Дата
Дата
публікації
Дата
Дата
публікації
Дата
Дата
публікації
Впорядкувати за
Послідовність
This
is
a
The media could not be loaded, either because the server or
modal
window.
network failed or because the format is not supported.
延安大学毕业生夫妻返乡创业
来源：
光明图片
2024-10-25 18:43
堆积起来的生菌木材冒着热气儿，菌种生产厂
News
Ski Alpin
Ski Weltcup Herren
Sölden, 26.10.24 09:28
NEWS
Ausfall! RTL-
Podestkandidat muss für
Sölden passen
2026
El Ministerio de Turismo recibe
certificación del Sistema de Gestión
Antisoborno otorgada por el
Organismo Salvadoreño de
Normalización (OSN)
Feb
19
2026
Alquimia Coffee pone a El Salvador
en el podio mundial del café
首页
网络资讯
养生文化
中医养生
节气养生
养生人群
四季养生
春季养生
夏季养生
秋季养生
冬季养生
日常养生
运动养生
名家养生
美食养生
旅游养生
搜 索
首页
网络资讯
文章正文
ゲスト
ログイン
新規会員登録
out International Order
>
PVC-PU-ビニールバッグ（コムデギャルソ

* * * * * * *

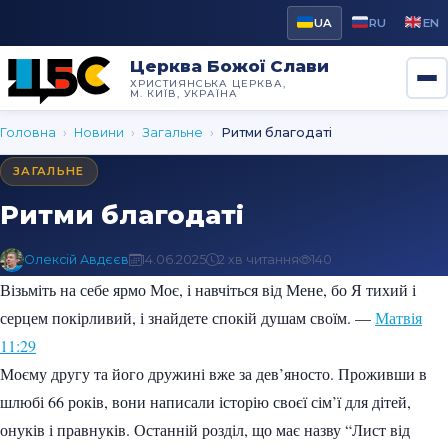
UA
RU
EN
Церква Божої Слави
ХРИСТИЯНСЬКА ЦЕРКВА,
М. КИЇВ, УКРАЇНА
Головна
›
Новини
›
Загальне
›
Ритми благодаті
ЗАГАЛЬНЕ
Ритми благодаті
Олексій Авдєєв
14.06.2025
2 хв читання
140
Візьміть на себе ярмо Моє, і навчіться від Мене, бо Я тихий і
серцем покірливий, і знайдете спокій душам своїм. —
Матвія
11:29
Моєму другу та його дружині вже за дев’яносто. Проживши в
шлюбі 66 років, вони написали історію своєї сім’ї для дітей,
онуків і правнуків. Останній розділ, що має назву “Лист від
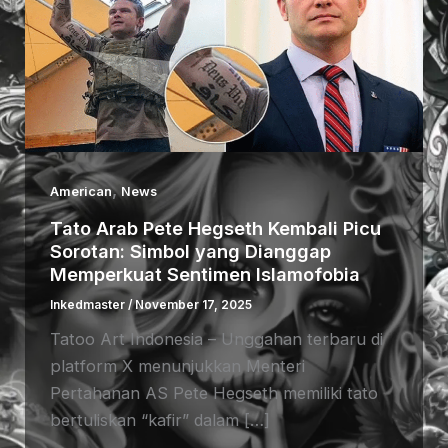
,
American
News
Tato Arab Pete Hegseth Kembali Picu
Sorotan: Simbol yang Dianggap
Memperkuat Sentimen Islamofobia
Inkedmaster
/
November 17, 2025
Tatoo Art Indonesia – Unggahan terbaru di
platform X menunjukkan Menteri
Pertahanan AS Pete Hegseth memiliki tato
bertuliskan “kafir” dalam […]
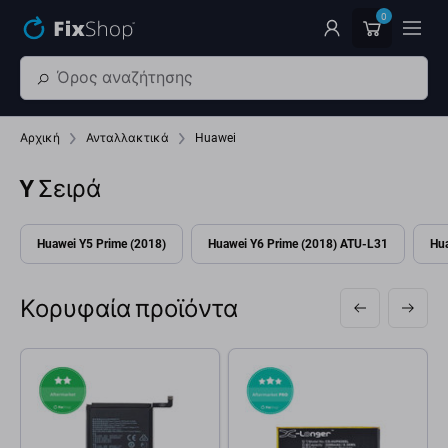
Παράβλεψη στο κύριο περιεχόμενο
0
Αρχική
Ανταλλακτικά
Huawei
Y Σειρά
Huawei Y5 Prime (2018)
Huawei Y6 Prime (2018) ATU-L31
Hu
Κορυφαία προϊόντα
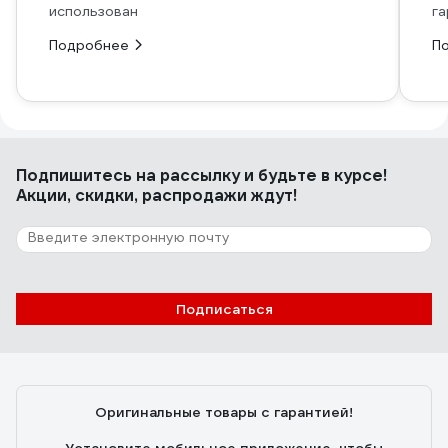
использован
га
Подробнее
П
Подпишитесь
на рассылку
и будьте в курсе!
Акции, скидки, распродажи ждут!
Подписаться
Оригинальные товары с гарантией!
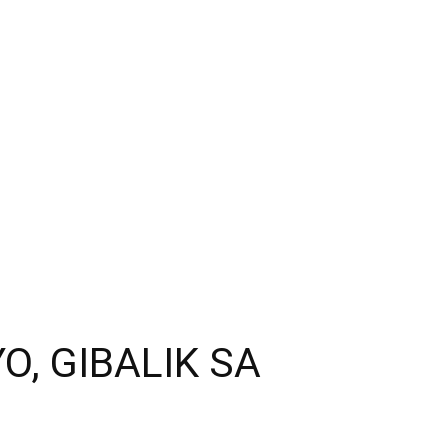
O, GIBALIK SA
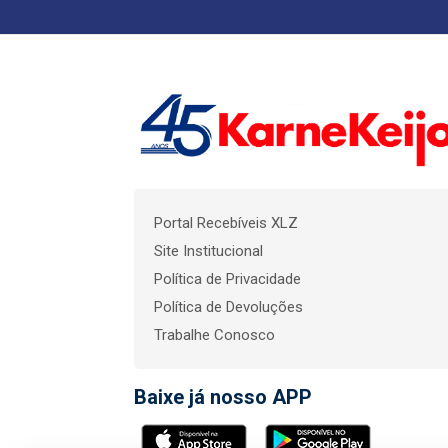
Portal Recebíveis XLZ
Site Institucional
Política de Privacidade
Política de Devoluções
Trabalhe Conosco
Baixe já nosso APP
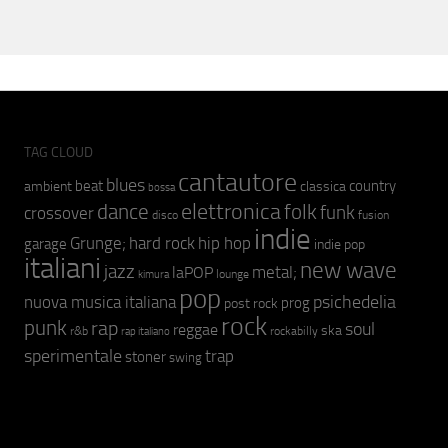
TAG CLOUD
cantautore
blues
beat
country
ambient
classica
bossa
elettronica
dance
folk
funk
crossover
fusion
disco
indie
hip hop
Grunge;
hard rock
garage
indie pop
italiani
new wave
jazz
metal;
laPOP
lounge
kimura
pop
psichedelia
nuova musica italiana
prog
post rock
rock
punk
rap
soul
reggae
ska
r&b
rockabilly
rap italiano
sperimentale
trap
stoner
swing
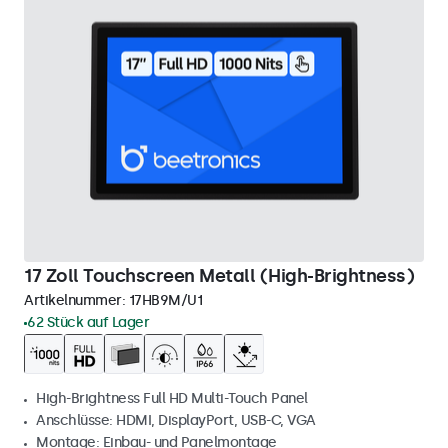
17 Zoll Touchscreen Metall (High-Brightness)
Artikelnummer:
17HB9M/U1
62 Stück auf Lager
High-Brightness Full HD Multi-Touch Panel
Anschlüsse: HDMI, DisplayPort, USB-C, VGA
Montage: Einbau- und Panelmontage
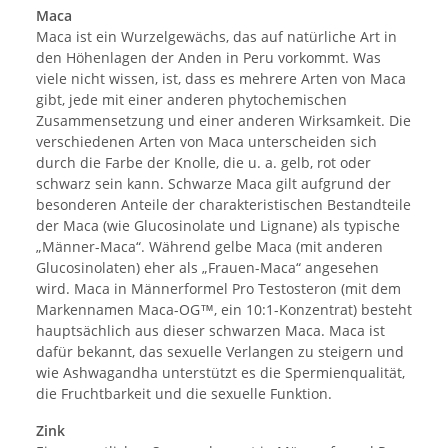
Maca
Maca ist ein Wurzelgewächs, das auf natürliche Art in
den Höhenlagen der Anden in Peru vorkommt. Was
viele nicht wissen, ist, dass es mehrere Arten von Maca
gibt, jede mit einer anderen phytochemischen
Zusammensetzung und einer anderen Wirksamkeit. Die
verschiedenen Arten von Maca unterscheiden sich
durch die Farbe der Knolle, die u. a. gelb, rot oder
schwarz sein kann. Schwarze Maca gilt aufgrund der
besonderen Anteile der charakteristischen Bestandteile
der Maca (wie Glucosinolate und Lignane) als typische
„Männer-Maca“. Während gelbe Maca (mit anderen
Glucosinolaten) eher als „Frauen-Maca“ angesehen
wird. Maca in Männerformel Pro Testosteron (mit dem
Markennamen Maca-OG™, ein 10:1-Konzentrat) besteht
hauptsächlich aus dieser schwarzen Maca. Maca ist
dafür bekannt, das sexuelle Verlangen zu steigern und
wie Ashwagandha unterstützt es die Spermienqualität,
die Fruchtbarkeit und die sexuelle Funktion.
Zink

* * * * * * *

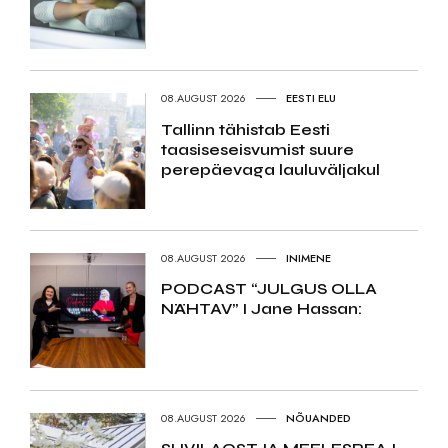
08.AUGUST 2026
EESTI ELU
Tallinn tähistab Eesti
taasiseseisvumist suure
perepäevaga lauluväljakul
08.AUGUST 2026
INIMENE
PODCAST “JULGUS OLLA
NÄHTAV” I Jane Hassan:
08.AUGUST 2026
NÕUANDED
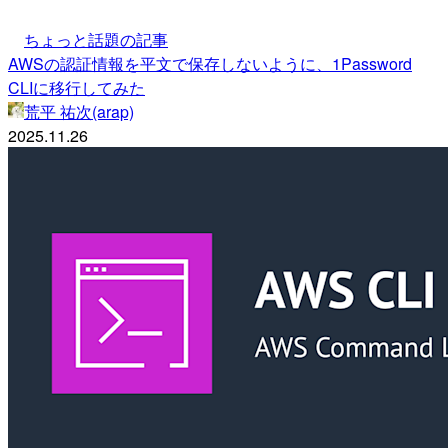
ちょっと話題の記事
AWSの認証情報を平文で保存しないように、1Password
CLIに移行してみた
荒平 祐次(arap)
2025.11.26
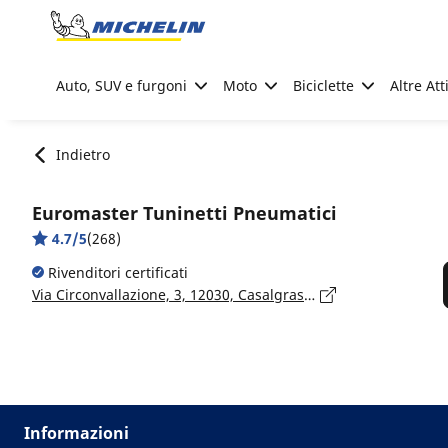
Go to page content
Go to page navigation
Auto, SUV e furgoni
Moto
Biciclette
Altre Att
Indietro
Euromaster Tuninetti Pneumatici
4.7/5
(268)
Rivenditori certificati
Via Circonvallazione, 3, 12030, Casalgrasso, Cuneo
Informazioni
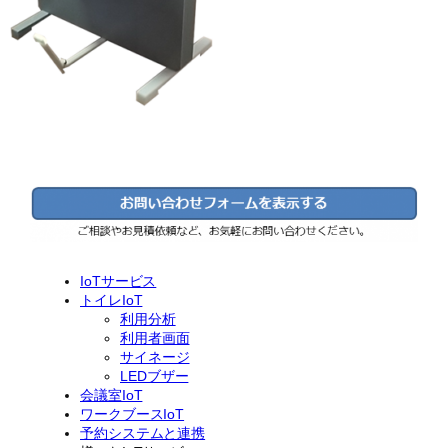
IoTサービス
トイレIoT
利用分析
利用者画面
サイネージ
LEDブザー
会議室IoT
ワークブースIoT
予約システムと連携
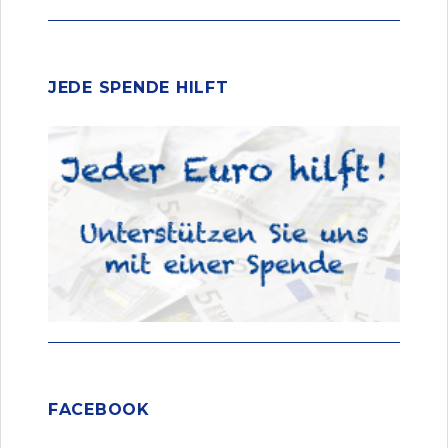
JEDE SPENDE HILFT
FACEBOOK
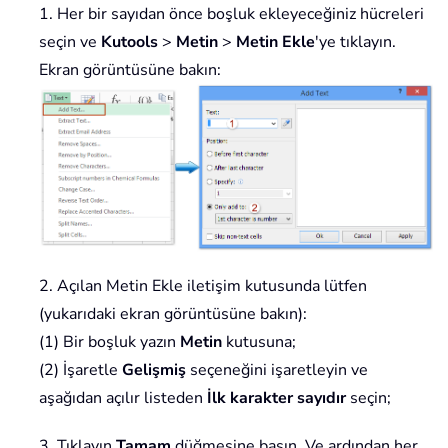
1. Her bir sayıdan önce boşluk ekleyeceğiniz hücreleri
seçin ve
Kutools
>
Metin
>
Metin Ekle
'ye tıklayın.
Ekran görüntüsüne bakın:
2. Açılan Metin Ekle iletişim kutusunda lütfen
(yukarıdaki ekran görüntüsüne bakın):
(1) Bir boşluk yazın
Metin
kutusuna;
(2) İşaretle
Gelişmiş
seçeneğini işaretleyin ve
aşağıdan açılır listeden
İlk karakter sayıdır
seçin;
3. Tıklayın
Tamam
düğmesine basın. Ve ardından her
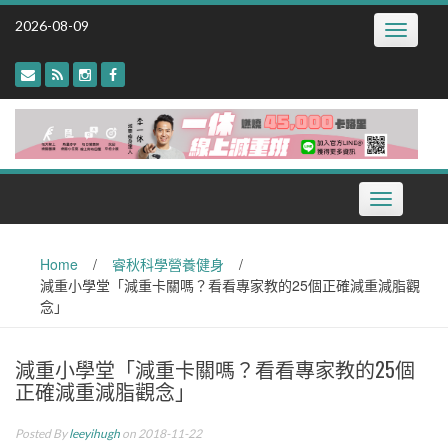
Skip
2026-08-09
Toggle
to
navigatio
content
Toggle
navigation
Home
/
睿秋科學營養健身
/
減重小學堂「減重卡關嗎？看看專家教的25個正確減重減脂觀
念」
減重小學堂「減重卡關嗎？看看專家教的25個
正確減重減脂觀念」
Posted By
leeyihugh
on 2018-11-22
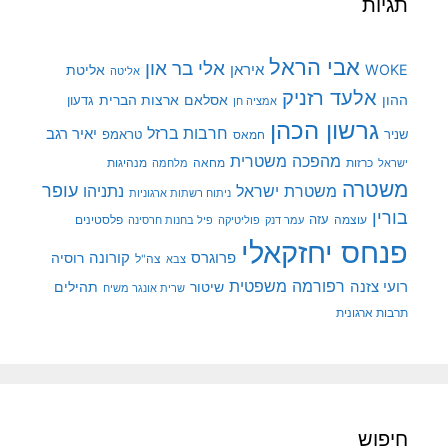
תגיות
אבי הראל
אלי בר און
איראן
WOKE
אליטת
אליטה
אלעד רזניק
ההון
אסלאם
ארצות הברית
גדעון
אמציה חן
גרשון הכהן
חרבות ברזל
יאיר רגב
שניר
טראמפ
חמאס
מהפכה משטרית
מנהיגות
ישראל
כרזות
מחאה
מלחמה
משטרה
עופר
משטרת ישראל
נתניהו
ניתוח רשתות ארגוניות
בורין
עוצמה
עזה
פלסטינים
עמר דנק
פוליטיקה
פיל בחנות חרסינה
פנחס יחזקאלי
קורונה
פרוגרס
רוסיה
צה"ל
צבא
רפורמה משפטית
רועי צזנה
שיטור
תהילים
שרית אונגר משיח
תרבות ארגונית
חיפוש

* * * * * * *

- Exercise aim: Work out how many lines of the preceding data contain the word "Hegseth". Reply with that number only.

- Answer below: 2